Santo André tem um silêncio especial. Sempre o pensei. Nunca lho disse.
Regressámos, mais uma vez. Regressamos invariavelmente aonde somos. Ela regressa há 9 anos, aonde eu comecei. Não sabe disso. Para ela vem ver os avós. Eu venho ver os meus pais e os meus sítios. Todos os lugares, agora mais pequenos, menos misteriosos, mas totalmente meus. É isto ter uma terra, sem lhe ser dono. Não tenho propriedade. Sou só uma partilha de lugares e momentos que me construíram sem eu saber. Não sei se é a minha terra ou se é a terra a que pertenço. Talvez seja as duas coisas ao mesmo tempo.  O sentimento é o de partilha e pertença, numa relação de reciprocidade. Terra minha, minha terra. Só, nada mais, sem ganância, nem apego. Eu sei que sou a parte impermanente. Santo André continuará com o seu silêncio.

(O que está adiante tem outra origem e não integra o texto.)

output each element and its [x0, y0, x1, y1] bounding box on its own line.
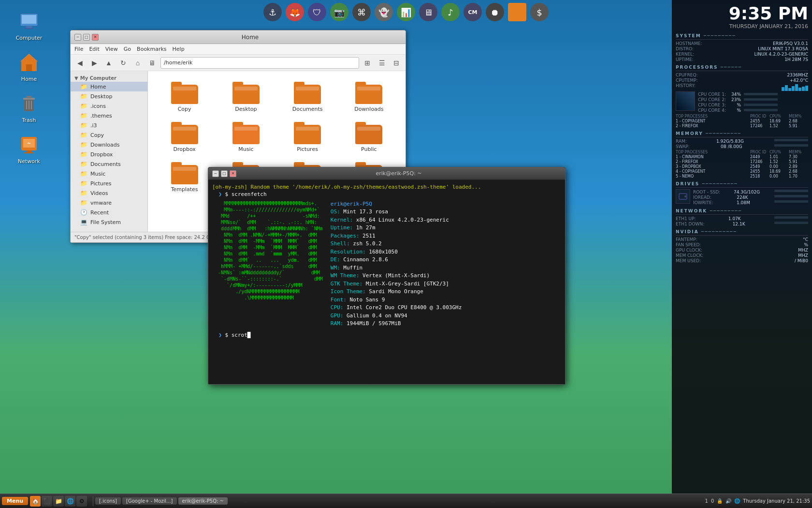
mem-proc5-cpu: 0.00: [769, 174, 789, 179]
taskbar-window-terminal[interactable]: erik@erik-P5Q: ~: [178, 497, 228, 505]
orange-box-icon[interactable]: [508, 3, 526, 21]
ghost-icon[interactable]: 👻: [375, 3, 393, 21]
drive-details: ROOT - SSD: 74.3G/102G IOREAD: 224K IOWR…: [693, 189, 808, 206]
sidebar-item-videos[interactable]: 📁 Videos: [71, 188, 147, 198]
music-icon[interactable]: ♪: [441, 3, 460, 21]
file-item-music[interactable]: Music: [217, 119, 275, 155]
ascii-art: MMMMMMMMMMMMMMMMMMMMMMMMMMMmds+. MMm----…: [212, 200, 323, 328]
sidebar-item-music[interactable]: 📁 Music: [71, 169, 147, 179]
cputemp-row: CPUTEMP: +42.0°C: [676, 78, 808, 83]
menu-help[interactable]: Help: [173, 45, 185, 53]
desktop-icon-network[interactable]: ~ Network: [10, 133, 48, 164]
mem-proc3-mem: 2.89: [789, 164, 808, 169]
sidebar-label-videos: Videos: [90, 190, 108, 196]
location-bar[interactable]: /home/erik: [160, 57, 359, 69]
sidebar-item-home[interactable]: 📁 Home: [71, 82, 147, 91]
sidebar-item-pictures[interactable]: 📁 Pictures: [71, 179, 147, 188]
menu-bookmarks[interactable]: Bookmarks: [137, 45, 166, 53]
camera-icon[interactable]: 📷: [330, 3, 348, 21]
drive-icon: [676, 189, 690, 204]
sidebar-item-vmware[interactable]: 📁 vmware: [71, 198, 147, 208]
sidebar-item-themes[interactable]: 📁 .themes: [71, 111, 147, 120]
sidebar-item-icons[interactable]: 📁 .icons: [71, 101, 147, 111]
tray-lock-icon: 🔒: [717, 498, 723, 504]
tray-network-icon[interactable]: 🌐: [734, 498, 740, 504]
taskbar-window-browser[interactable]: [Google+ - Mozil...]: [122, 497, 177, 505]
mem-proc2-name: 2 - FIREFOX: [676, 160, 750, 164]
file-label-pictures: Pictures: [297, 146, 318, 152]
sidebar-item-copy[interactable]: 📁 Copy: [71, 130, 147, 140]
sidebar-label-desktop: Desktop: [90, 93, 112, 100]
taskbar-window-icons[interactable]: [.icons]: [95, 497, 121, 505]
file-manager-sidebar: ▼ My Computer 📁 Home 📁 Desktop 📁 .icons: [71, 71, 148, 232]
file-label-documents: Documents: [292, 106, 323, 112]
sidebar-item-dropbox[interactable]: 📁 Dropbox: [71, 149, 147, 159]
mem-proc1-name: 1 - CINNAMON: [676, 155, 750, 159]
sidebar-section-mycomputer: ▼ My Computer 📁 Home 📁 Desktop 📁 .icons: [71, 73, 147, 228]
sidebar-item-downloads[interactable]: 📁 Downloads: [71, 140, 147, 149]
proc-header-name: TOP PROCESSES: [676, 114, 750, 119]
file-item-pictures[interactable]: Pictures: [279, 119, 336, 155]
file-item-templates[interactable]: Templates: [156, 159, 213, 195]
reload-button[interactable]: ↻: [117, 57, 130, 69]
taskbar-menu-button[interactable]: Menu: [2, 497, 28, 505]
anchor-icon[interactable]: ⚓: [263, 3, 282, 21]
mem-proc-header-cpu: CPU%: [769, 150, 789, 154]
terminal-close[interactable]: ✕: [230, 170, 236, 177]
up-button[interactable]: ▲: [102, 57, 115, 69]
file-item-desktop[interactable]: Desktop: [217, 79, 275, 115]
sidebar-item-i3[interactable]: 📁 .i3: [71, 120, 147, 130]
taskbar: Menu 🏠 ⬛ 📁 🌐 ⚙ [.icons] [Google+ - Mozil…: [0, 493, 812, 508]
menu-file[interactable]: File: [74, 45, 83, 53]
proc-header-pid: PROC ID: [750, 114, 769, 119]
desktop-icon-trash[interactable]: Trash: [10, 92, 48, 123]
file-item-copy[interactable]: Copy: [156, 79, 213, 115]
desktop-icon-home[interactable]: Home: [10, 51, 48, 82]
terminal-minimize[interactable]: ─: [212, 170, 219, 177]
dollar-icon[interactable]: $: [530, 3, 549, 21]
display-icon[interactable]: 🖥: [419, 3, 437, 21]
menu-view[interactable]: View: [105, 45, 118, 53]
view-compact-button[interactable]: ⊟: [390, 57, 403, 69]
sidebar-label-music: Music: [90, 171, 105, 177]
file-label-dropbox: Dropbox: [173, 146, 195, 152]
forward-button[interactable]: ▶: [88, 57, 101, 69]
terminal-icon[interactable]: ⌘: [352, 3, 371, 21]
taskbar-app-terminal[interactable]: ⬛: [42, 496, 52, 507]
home-nav-button[interactable]: ⌂: [131, 57, 144, 69]
sidebar-item-recent[interactable]: 🕐 Recent: [71, 208, 147, 217]
close-button[interactable]: ✕: [92, 34, 99, 41]
taskbar-app-browser[interactable]: 🌐: [65, 496, 75, 507]
maximize-button[interactable]: □: [83, 34, 90, 41]
minimize-button[interactable]: ─: [74, 34, 81, 41]
terminal-content[interactable]: [oh-my-zsh] Random theme '/home/erik/.oh…: [208, 180, 565, 384]
file-item-public[interactable]: Public: [340, 119, 398, 155]
sidebar-item-desktop[interactable]: 📁 Desktop: [71, 91, 147, 101]
file-item-downloads[interactable]: Downloads: [340, 79, 398, 115]
file-item-documents[interactable]: Documents: [279, 79, 336, 115]
taskbar-app-files[interactable]: 📁: [53, 496, 64, 507]
menu-edit[interactable]: Edit: [89, 45, 99, 53]
view-icons-button[interactable]: ⊞: [361, 57, 374, 69]
computer-nav-button[interactable]: 🖥: [146, 57, 159, 69]
back-button[interactable]: ◀: [73, 57, 86, 69]
shield-icon[interactable]: 🛡: [308, 3, 326, 21]
menu-go[interactable]: Go: [124, 45, 131, 53]
sidebar-item-documents[interactable]: 📁 Documents: [71, 159, 147, 169]
firefox-icon[interactable]: 🦊: [286, 3, 304, 21]
mem-proc-header-pid: PROC ID: [750, 150, 769, 154]
terminal-titlebar: ─ □ ✕ erik@erik-P5Q: ~: [208, 167, 565, 180]
file-item-dropbox[interactable]: Dropbox: [156, 119, 213, 155]
sidebar-item-filesystem[interactable]: 💻 File System: [71, 217, 147, 227]
cm-icon[interactable]: CM: [464, 3, 482, 21]
sidebar-label-icons: .icons: [90, 103, 106, 109]
taskbar-app-home[interactable]: 🏠: [30, 496, 41, 507]
taskbar-app-extra1[interactable]: ⚙: [76, 496, 87, 507]
mem-proc3-row: 3 - DROPBOX 2549 0.00 2.89: [676, 164, 808, 169]
pulse-icon[interactable]: 📊: [397, 3, 415, 21]
view-list-button[interactable]: ☰: [376, 57, 388, 69]
record-icon[interactable]: ⏺: [486, 3, 504, 21]
terminal-maximize[interactable]: □: [221, 170, 228, 177]
svg-text:~: ~: [27, 141, 31, 146]
tray-volume-icon[interactable]: 🔊: [725, 498, 731, 504]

 Ela, a tomar o meu pequeno almoço de sempre, que não é meu, disse no alto dos seus 9 anos: “Gosto deste silêncio! “.
Gosta deste meu silêncio?! Este silêncio, que pensava ser uma deriva dos meus sentidos, da minha imagética. Afinal é real. Doce e lento. É assim que o tenho para mim. Mas ímpar, sem igual. É o silêncio do mar, que se desfaz em ondas na areia grossa da praia da vacaria. Que se mistura com o vento esguio, separado pelas agulhas verdes escuras dos altos pinheiros bravos. É o silêncio trazido pelo canavial de brescos e do espelho da lagoa. Que se envolve com o cheiro a terra escura do pinhal e da caruma, por onde se descobrem os lírios selvagens. E lá atrás, ao fundo, em cada bairro, os sons de uma infância feliz.
Santo André tem um silêncio doce e lento, que nos Inunda e amarra à paz, sobretudo no pôr do sol.

Talvez só os amigos da minha terra compreendam o que é este silêncio.